--- PROBLEM TO SOLVE ---
Faithfully repeat each entry below, minus the pictures.

━━ SOURCE DATA

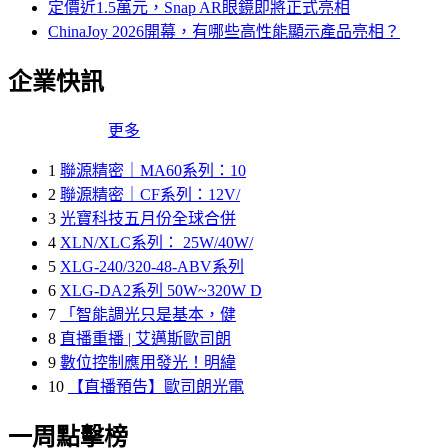
定價近1.5萬元，Snap AR眼鏡即將正式亮相
ChinaJoy 2026開幕，有哪些高性能顯示產品亮相？
企業快訊
更多
1
聯源精密｜MA60系列：10
2
聯源精密｜CF系列：12V/
3
光寶科技五月份全球合併
4
XLN/XLC系列： 25W/40W/
5
XLG-240/320-48-ABV系列
6
XLG-DA2系列 50W~320W D
7
「智能調光只是基本，健
8
直播重播 | 艾邁斯歐司朗
9
數位控制應用發光！明緯
10
【直播預告】歐司朗光電
一周點擊榜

━━━━

--- RESPONSE TO THE TASK ---
定價近1.5萬元，Snap AR眼鏡即將正式亮相
ChinaJoy 2026開幕，有哪些高性能顯示產品亮相？
企業快訊
更多
1
聯源精密｜MA60系列：10
2
聯源精密｜CF系列：12V/
3
光寶科技五月份全球合併
4
XLN/XLC系列： 25W/40W/
5
XLG-240/320-48-ABV系列
6
XLG-DA2系列 50W~320W D
7
「智能調光只是基本，健
8
直播重播 | 艾邁斯歐司朗
9
數位控制應用發光！明緯
10
【直播預告】歐司朗光電
一周點擊榜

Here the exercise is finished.